Special Tree Team Helps Give Library New Life
Special Tree is Bringing a River Rouge Elementary School Library Back to Life for Leap Day and hopes to encourage others to make a difference on February 29th.
Children at Ann Visger Preparatory Academy in River Rouge, Michigan, will have something more to celebrate on Leap Day when the doors to their newly renovated media center officially open, after closing for more than a decade.
The renovation is a “Leap Day” gift from Special Tree who is on a mission to encourage the public at large to use the gift of an extra day to make a difference. Special Tree is providing the inner-city school with new media center furniture, hundreds of new books, a student reading center, and new interior design elements as part of their LeapDay229.org initiative. The company created the LeapDay229.org website, where people post their Leap Day plans to let others know about all the big and small ways to make a difference on Leap Day.
CEO Joe Richert was inspired to create LeapDay229.org after finding an old note he’d written to himself about putting the gift of an extra day to good use. “Leap Day 229.org fits in with Special Tree’s long-standing commitment to give back to the community, so we’re using our resources to make that happen in a much bigger way,” he said. “We’re asking everyone to participate and to help spread the word.”

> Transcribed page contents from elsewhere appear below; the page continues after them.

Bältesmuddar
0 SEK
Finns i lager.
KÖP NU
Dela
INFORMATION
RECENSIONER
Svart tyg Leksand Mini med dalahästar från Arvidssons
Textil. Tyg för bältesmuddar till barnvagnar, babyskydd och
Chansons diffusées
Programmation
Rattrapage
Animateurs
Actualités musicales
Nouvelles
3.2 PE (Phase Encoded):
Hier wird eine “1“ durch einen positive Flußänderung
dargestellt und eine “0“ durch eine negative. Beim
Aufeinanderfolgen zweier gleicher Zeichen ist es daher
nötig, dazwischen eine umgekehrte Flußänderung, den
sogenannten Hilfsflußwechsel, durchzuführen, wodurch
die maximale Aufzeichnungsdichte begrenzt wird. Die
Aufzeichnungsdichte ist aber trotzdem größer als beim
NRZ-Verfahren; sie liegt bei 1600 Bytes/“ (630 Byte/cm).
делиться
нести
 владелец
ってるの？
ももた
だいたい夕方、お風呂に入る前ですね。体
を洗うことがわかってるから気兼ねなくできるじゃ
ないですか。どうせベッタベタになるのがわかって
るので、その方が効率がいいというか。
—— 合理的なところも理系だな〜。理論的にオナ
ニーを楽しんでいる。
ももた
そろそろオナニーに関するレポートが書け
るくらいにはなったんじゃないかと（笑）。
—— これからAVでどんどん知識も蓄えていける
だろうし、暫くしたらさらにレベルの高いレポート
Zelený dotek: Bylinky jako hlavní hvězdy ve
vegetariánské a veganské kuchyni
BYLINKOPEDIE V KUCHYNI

Special Tree began the media center renovation in early January and plans are in the works for a ribbon-cutting ceremony and Leap Day celebration on February 29th. “The school embraced Special Tree from the start and have been an important part of the project team,” said CEO Joe Richert. “I’m impressed with the leadership at Ann Visger and how they’ve used their limited resources to do what they can to improve the school.” Ann Visger Principal Joe Emery, Jr. adds, “"We are truly blessed to be associated with Special Tree,” he said. “The media center renovation is another sign of the overall rebirth of the River Rouge School District."
Many of Special Tree’s clients, who are in recovery from a brain injury, are helping with the renovation through Special Tree’s vocational rehabilitation programs. Clients are refinishing the existing book shelves, are making colorful ceramic tiles for a mural in the company’s in-house art studio, and have sorted and entered the new books into a new database for the media center. “We’re very proud of our clients,” said Mr. Richert. “Recovering from a brain injury is hard work, yet our clients are finding energy to give back.”
According to Special Tree’s Community Services Director, Joe Richert, II who is overseeing the media center renovation, word of the Leap Day project at Ann Visger is spreading quickly throughout the small downriver community. “Everyone in the community is so excited about the project that community leaders are now talking about turning Leap Day into an official day of community service,” he said. “That’s the heart of what LeapDay229.org is about, showing people you care and making things happen for them in meaningful ways.”